Do this for your own best model and the labels you just picked. For each of your topic labels, if the probability for the label is the highest for the topic number you wrote down, your guess was probably correct. Did you guess a suitable label for every topic?

In [112]:
# your code here
reviews_ldamodel_5.get_term_topics("good", minimum_probability = 1e-3)

[(0, 0.0024713383),
 (1, 0.004900068),
 (2, 0.0020549402),
 (3, 0.0034489438),
 (4, 0.004087925),
 (5, 0.0034804526),
 (6, 0.0035401687),
 (7, 0.0042395815)]

(your answer here)

In a real project, you would also want to validate your topics by examining the reviews that are most strongly associated with that topic. You can see what documents have what topics using the get_document_topics() method.

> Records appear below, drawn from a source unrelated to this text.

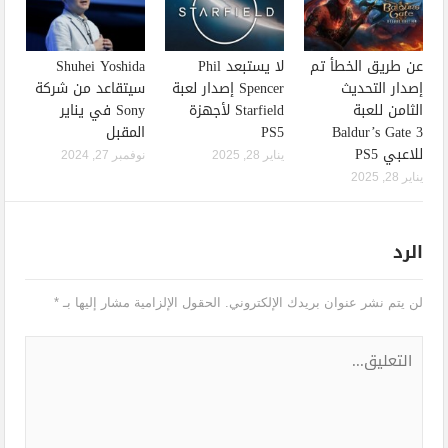
عن طريق الخطأ تم
لا يستبعد Phil
Shuhei Yoshida
إصدار التحديث
Spencer إصدار لعبة
سيتقاعد من شركة
الثامن للعبة
Starfield لأجهزة
Sony في يناير
Baldur’s Gate 3
PS5
المقبل
للاعبي PS5
يناير 28, 2025
نوفمبر 27, 2024
يناير 28, 2025
الرد
لن يتم نشر عنوان بريدك الإلكتروني.
الحقول الإلزامية مشار إليها بـ
*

Here we look at the topics for the first document in the model (change the name of the model to yours):

In [104]:
reviews_ldamodel_5.get_document_topics(movie_bow_corpus[0], minimum_probability = 0)

[(0, 0.00015640355),
 (1, 0.00015646798),
 (2, 0.00015646858),
 (3, 0.00015643754),
 (4, 0.23685333),
 (5, 0.75400776),
 (6, 0.00015644266),
 (7, 0.008356733)]

Or for the first 20 of them:

In [103]:
for i, doc_topics in enumerate(reviews_ldamodel_5.get_document_topics(movie_bow_corpus)):
    if i >= 20:
        break
    print(f"Topics for the review {movie_reviewnames[i]}: {doc_topics}")

Topics for the review cv000_29590.txt: [(4, 0.23686397), (5, 0.75400853)]
Topics for the review cv001_18431.txt: [(1, 0.17214037), (4, 0.3357013), (5, 0.4835417)]
Topics for the review cv002_15918.txt: [(1, 0.4678076), (4, 0.037359186), (5, 0.49348322)]
Topics for the review cv003_11664.txt: [(1, 0.22001721), (4, 0.15501367), (5, 0.37171966), (6, 0.24740753)]
Topics for the review cv004_11636.txt: [(1, 0.3063768), (4, 0.13730076), (5, 0.48968762), (7, 0.065961674)]
Topics for the review cv005_29443.txt: [(1, 0.21698801), (3, 0.11653629), (4, 0.13869707), (5, 0.42899436), (6, 0.098395616)]
Topics for the review cv006_15448.txt: [(1, 0.10966835), (3, 0.04555083), (4, 0.25933298), (5, 0.54796857), (7, 0.03553256)]
Topics for the review cv007_4968.txt: [(1, 0.17226005), (4, 0.35740015), (5, 0.46585268)]
Topics for the review cv008_29435.txt: [(1, 0.24910447), (4, 0.1768782), (5, 0.49528638), (6, 0.077033974)]
Topics for the review cv009_29592.txt: [(0, 0.026072387), (1, 0.30831927), (4, 0.

But this assignment is already long enough so I will not ask you to report on this too!